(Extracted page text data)
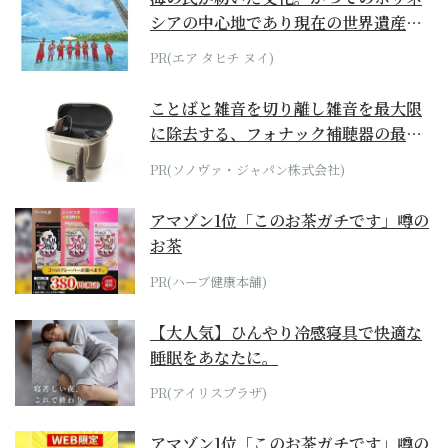
シアの中心地であり現在の世界遺産か
らみえてくる...
PR(エア タヒチ ヌイ)
ことばと雑音を切り離し雑音を最大限
に除去する、フォナック補聴器の最上
位モデル
PR(ソノヴァ・ジャパン株式会社)
アマゾン1位「このお茶ガチです」噂の
お茶
PR(ハーブ健康本舗)
【大人気】ひんやり冷感寝具で快適な
睡眠をあなたに。
PR(アイリスプラザ)
アマゾン1位「このお茶ガチです」噂の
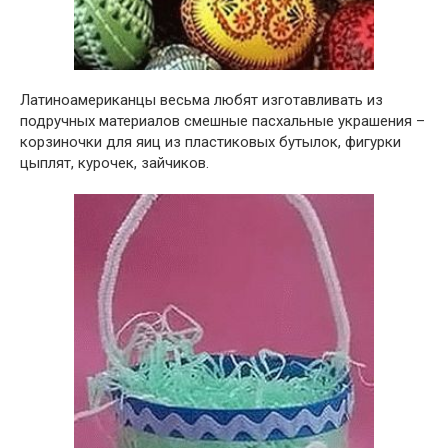
Латиноамериканцы весьма любят изготавливать из
подручных материалов смешные пасхальные украшения –
корзиночки для яиц из пластиковых бутылок, фигурки
цыплят, курочек, зайчиков.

Your task »
The answer must reproduce every line of the records above exactly, with all pictures left out.

Solved problem »
シアの中心地であり現在の世界遺産か
らみえてくる...
PR(エア タヒチ ヌイ)
ことばと雑音を切り離し雑音を最大限
に除去する、フォナック補聴器の最上
位モデル
PR(ソノヴァ・ジャパン株式会社)
アマゾン1位「このお茶ガチです」噂の
お茶
PR(ハーブ健康本舗)
【大人気】ひんやり冷感寝具で快適な
睡眠をあなたに。
PR(アイリスプラザ)
アマゾン1位「このお茶ガチです」噂の
Латиноамериканцы весьма любят изготавливать из
подручных материалов смешные пасхальные украшения –
корзиночки для яиц из пластиковых бутылок, фигурки
цыплят, курочек, зайчиков.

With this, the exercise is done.